WORK TO COMPLETE.
Only one stretch of the data below should be repeated: the lines from the line containing "پاورپوینت برج مونتجوییک" through the line containing "Nous parvenons après", inclusive, exactly as they are.

[Stored entries]

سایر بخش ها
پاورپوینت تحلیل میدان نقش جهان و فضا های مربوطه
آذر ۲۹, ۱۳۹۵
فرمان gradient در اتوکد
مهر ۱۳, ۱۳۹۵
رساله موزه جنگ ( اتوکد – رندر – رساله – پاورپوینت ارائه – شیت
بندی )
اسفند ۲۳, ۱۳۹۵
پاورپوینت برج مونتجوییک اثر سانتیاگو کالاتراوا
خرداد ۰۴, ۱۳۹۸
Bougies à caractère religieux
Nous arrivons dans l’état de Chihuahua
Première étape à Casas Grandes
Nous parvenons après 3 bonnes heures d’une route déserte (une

==

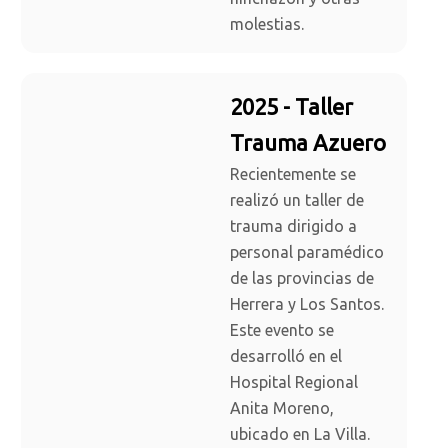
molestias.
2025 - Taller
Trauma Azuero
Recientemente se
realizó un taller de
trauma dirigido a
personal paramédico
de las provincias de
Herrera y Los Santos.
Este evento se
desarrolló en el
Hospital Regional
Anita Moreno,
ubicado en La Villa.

RESULT.
پاورپوینت برج مونتجوییک اثر سانتیاگو کالاتراوا
خرداد ۰۴, ۱۳۹۸
Bougies à caractère religieux
Nous arrivons dans l’état de Chihuahua
Première étape à Casas Grandes
Nous parvenons après 3 bonnes heures d’une route déserte (une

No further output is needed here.